01-28-2018 01:46 PM
CSV Parser
8% 5.8MB/s
input0 1190478026 1 35MB/s 0.0 Doc/s
output0 0 5774472 8.0K Doc/s
NEW CSV CONVERTER
55% 484MB/s
input0 0 5774472 12K Doc/s
output0 0 5774471 8.1K Doc/s
SORT_OLD_INPUT
8% 18MB/s
input0 0 5774471 7.2K Doc/s
output0 0 3906382 1.7K Doc/s
Pipeline is no longer running
Reason:
Lost contact with Snaplex node while the pipeline was running
It LOOKS like the sort is going VERY slow, and it eventually loses contact and dies, but I have no way to be sure.
01-29-2018 09:52 AM
Sounds like the pipeline is consuming a lot of memory and overloading the node. You might want to contact support to get extra assistance.
01-29-2018 11:29 AM
So it does the whole sort in memory? Yeah, that process is going to consume a lot of memory if it does the whole sort in memory. If it were 100% efficient, it would take about 4GB, but sorts aren’t 100% efficient, so it could be more like 6GB, or even more, just for the sort. That is probably about 9% of the space on most ETL systems I have used. I figured it would offload stuff to temporary files or something similar.
The ZIP files it is reading from are another 0.5GB.
Ironically, I did that to save time, on later processing for tests, but the customer wanted me to end up with full inserts, and that requires reducing one file to almost nothing, so the size is cut in half, so I guess this means THAT might work. But that is just for now.

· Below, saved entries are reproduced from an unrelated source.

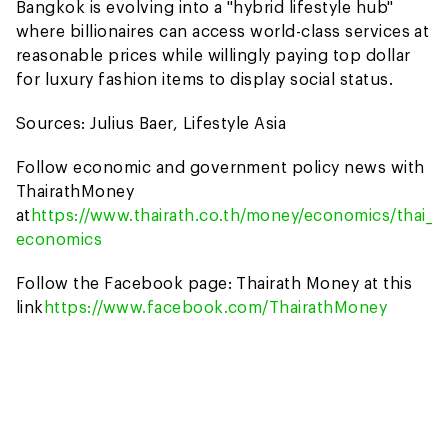
Bangkok is evolving into a "hybrid lifestyle hub"
where billionaires can access world-class services at
reasonable prices while willingly paying top dollar
for luxury fashion items to display social status.
Sources: Julius Baer, Lifestyle Asia
Follow economic and government policy news with
ThairathMoney
at
https://www.thairath.co.th/money/economics/thai_
economics
Follow the Facebook page: Thairath Money at this
link
https://www.facebook.com/ThairathMoney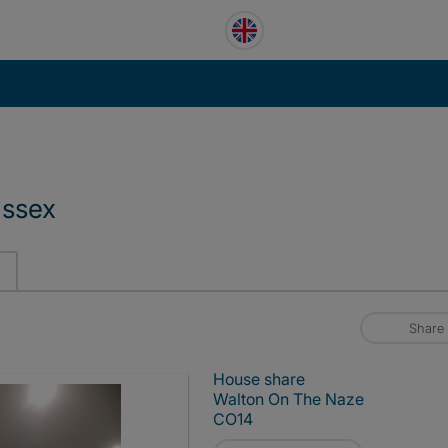
Essex
Share
House share
Walton On The Naze
CO14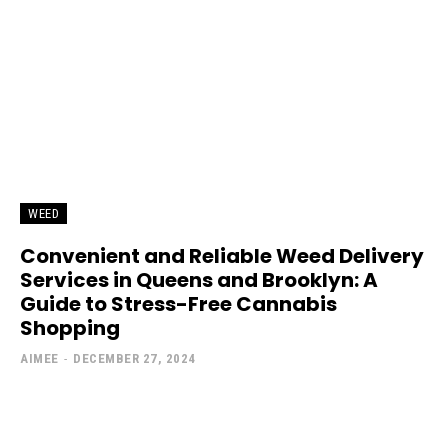
WEED
Convenient and Reliable Weed Delivery
Services in Queens and Brooklyn: A
Guide to Stress-Free Cannabis
Shopping
AIMEE
-
DECEMBER 27, 2024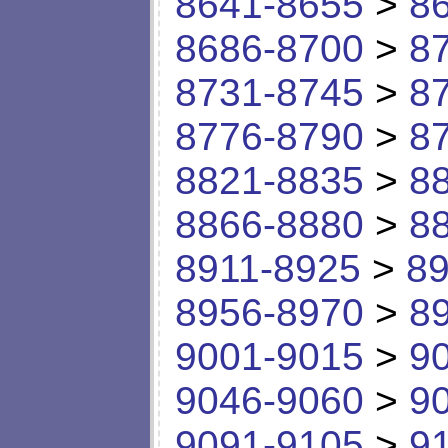
8641-8655
>
8
8686-8700
>
8
8731-8745
>
8
8776-8790
>
8
8821-8835
>
8
8866-8880
>
8
8911-8925
>
89
8956-8970
>
8
9001-9015
>
9
9046-9060
>
9
9091-9105
>
9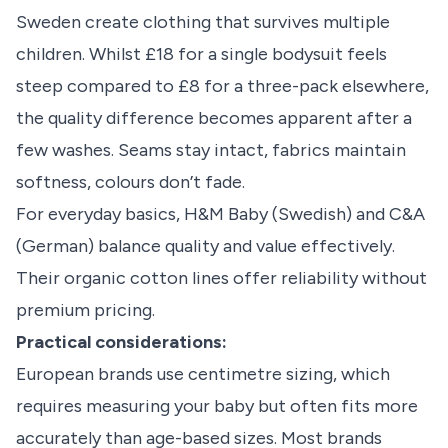
Sweden create clothing that survives multiple
children. Whilst £18 for a single bodysuit feels
steep compared to £8 for a three-pack elsewhere,
the quality difference becomes apparent after a
few washes. Seams stay intact, fabrics maintain
softness, colours don’t fade.
For everyday basics, H&M Baby (Swedish) and C&A
(German) balance quality and value effectively.
Their organic cotton lines offer reliability without
premium pricing.
Practical considerations:
European brands use centimetre sizing, which
requires measuring your baby but often fits more
accurately than age-based sizes. Most brands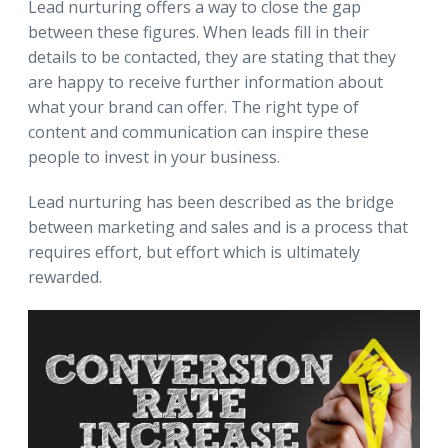
Lead nurturing offers a way to close the gap
between these figures. When leads fill in their
details to be contacted, they are stating that they
are happy to receive further information about
what your brand can offer. The right type of
content and communication can inspire these
people to invest in your business.
Lead nurturing has been described as the bridge
between marketing and sales and is a process that
requires effort, but effort which is ultimately
rewarded.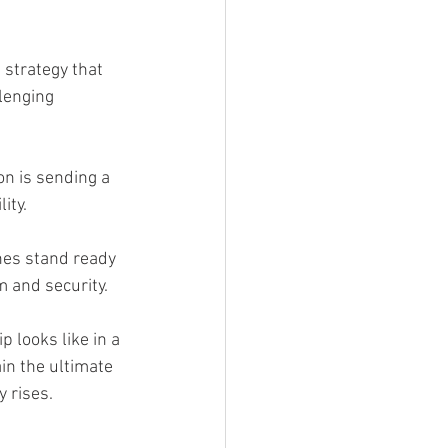
strategy that 
lenging 
n is sending a 
ity.
nes stand ready
m and security.
 looks like in a 
n the ultimate 
 rises.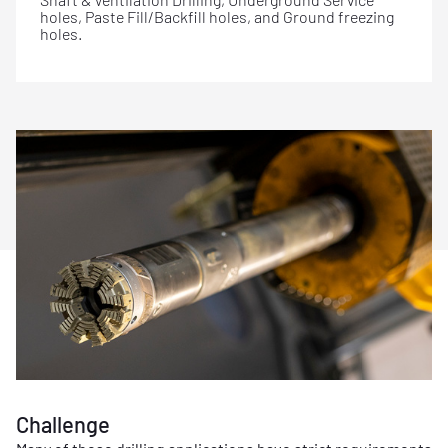
holes, Paste Fill/Backfill holes, and Ground freezing
holes.
Challenge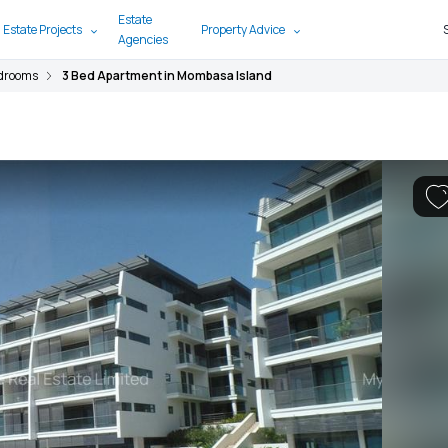
Estate
 Estate Projects
Property Advice
Agencies
edrooms
3 Bed Apartment in Mombasa Island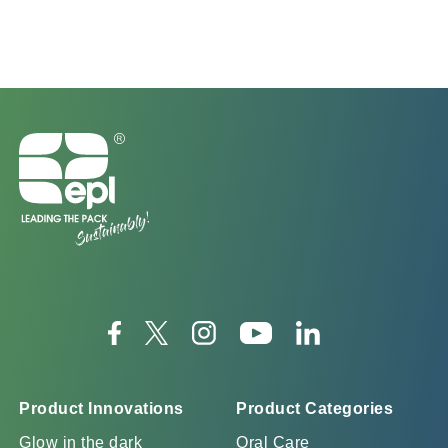
Product Innovations
Product Categories
Glow in the dark
Oral Care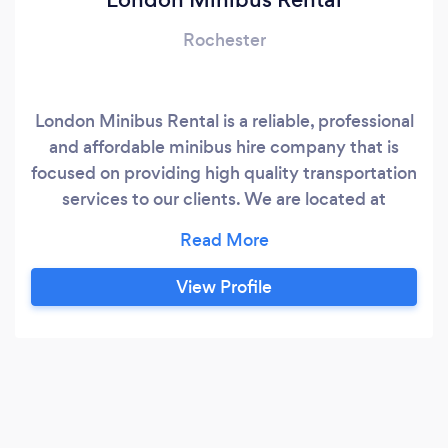
Rochester
London Minibus Rental is a reliable, professional
and affordable minibus hire company that is
focused on providing high quality transportation
services to our clients. We are located at
Carlton Grove, Peckham. We have a variety of
services which include; minibus hire with a
driver, self drive hire, shuttle services from
View Profile
hotels or homes and airport transfer within
London and its environs.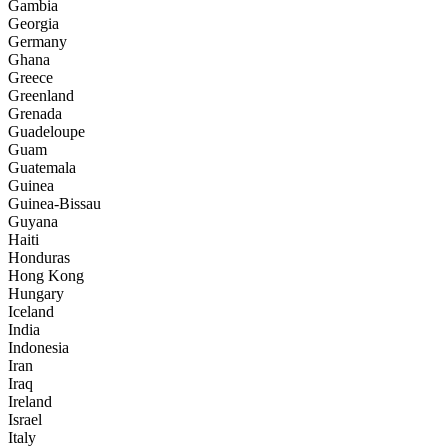
Gambia
Georgia
Germany
Ghana
Greece
Greenland
Grenada
Guadeloupe
Guam
Guatemala
Guinea
Guinea-Bissau
Guyana
Haiti
Honduras
Hong Kong
Hungary
Iceland
India
Indonesia
Iran
Iraq
Ireland
Israel
Italy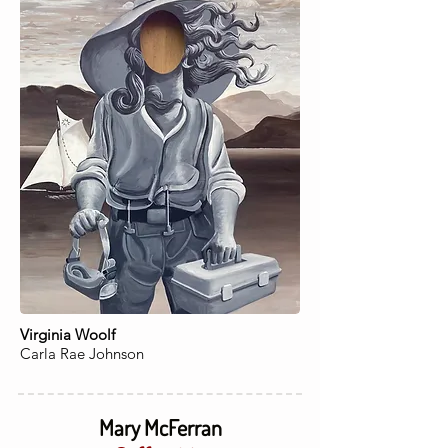
Virginia Woolf
Carla Rae Johnson
Mary McFerran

Is there a way to do a sort on the drive, rather than memory? A lot of systems today sort data in chunks, write that to files, and then do an ordered merge. It is still pretty fast, and ends up with ordered data, but can work on systems having only a small amount of memory. That used to be a BIG concern. It isn’t so big now, but on a shared system, or one managed by another, it could be a nuisance. Otherwise, maybe I will have to check if we can add a database into the mix.
01-30-2018 12:35 PM
The Sort Snap uses an external merge sort algorithm like you described. It will sort a chunk of documents in memory, write the sorted chunk to disk, and finally merge all of the chunks. The size of the chunk is controlled by the Sort Snap “Maximum Memory %” property. For example, if the JVM max heap size is 10GB and Maximum Memory percentage is set to 10% then documents will be separated into 1GB chunks. Note, 1GB is not the raw input data size. It includes Java overhead associated with objects such as pointers.
If the Sort snap Maximum Memory percentage property is too high it will result in the total input being sorted in memory. This can be confirmed by looking at the pipeline execution stats. If you do not see significant disk I/O for the Sort snap then it was sorted in memory.
If the Sort Snap is the culprit, lowering this property value could help. The trade off with lowering the value is it results in more chunks and therefore more intermediate merge steps.